> [Task objective]
Set every entry down again exactly, excluding any pictures.

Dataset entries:
********************

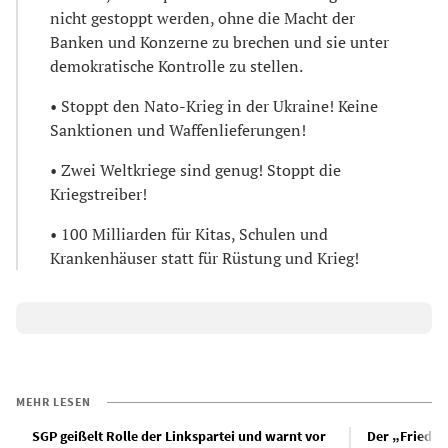
nicht gestoppt werden, ohne die Macht der
Banken und Konzerne zu brechen und sie unter
demokratische Kontrolle zu stellen.
• Stoppt den Nato-Krieg in der Ukraine! Keine
Sanktionen und Waffenlieferungen!
• Zwei Weltkriege sind genug! Stoppt die
Kriegstreiber!
• 100 Milliarden für Kitas, Schulen und
Krankenhäuser statt für Rüstung und Krieg!
MEHR LESEN
SGP geißelt Rolle der Linkspartei und warnt vor
Der „Frieden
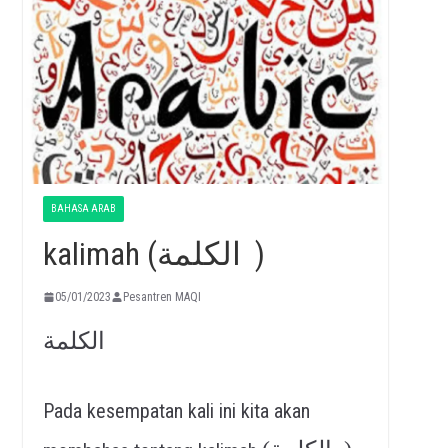
BAHASA ARAB
kalimah (الكلمة )
05/01/2023
Pesantren MAQI
الكلمة
Pada kesempatan kali ini kita akan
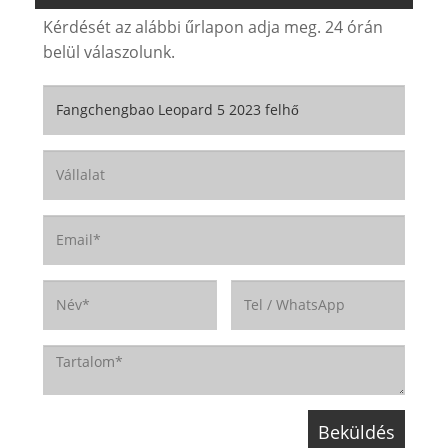
Kérdését az alábbi űrlapon adja meg. 24 órán
belül válaszolunk.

********************

> [Result of the exercise]
nicht gestoppt werden, ohne die Macht der
Banken und Konzerne zu brechen und sie unter
demokratische Kontrolle zu stellen.
• Stoppt den Nato-Krieg in der Ukraine! Keine
Sanktionen und Waffenlieferungen!
• Zwei Weltkriege sind genug! Stoppt die
Kriegstreiber!
• 100 Milliarden für Kitas, Schulen und
Krankenhäuser statt für Rüstung und Krieg!
MEHR LESEN
SGP geißelt Rolle der Linkspartei und warnt vor
Der „Frieden
BAHASA ARAB
kalimah (الكلمة )
05/01/2023
Pesantren MAQI
الكلمة
Pada kesempatan kali ini kita akan
Kérdését az alábbi űrlapon adja meg. 24 órán
belül válaszolunk.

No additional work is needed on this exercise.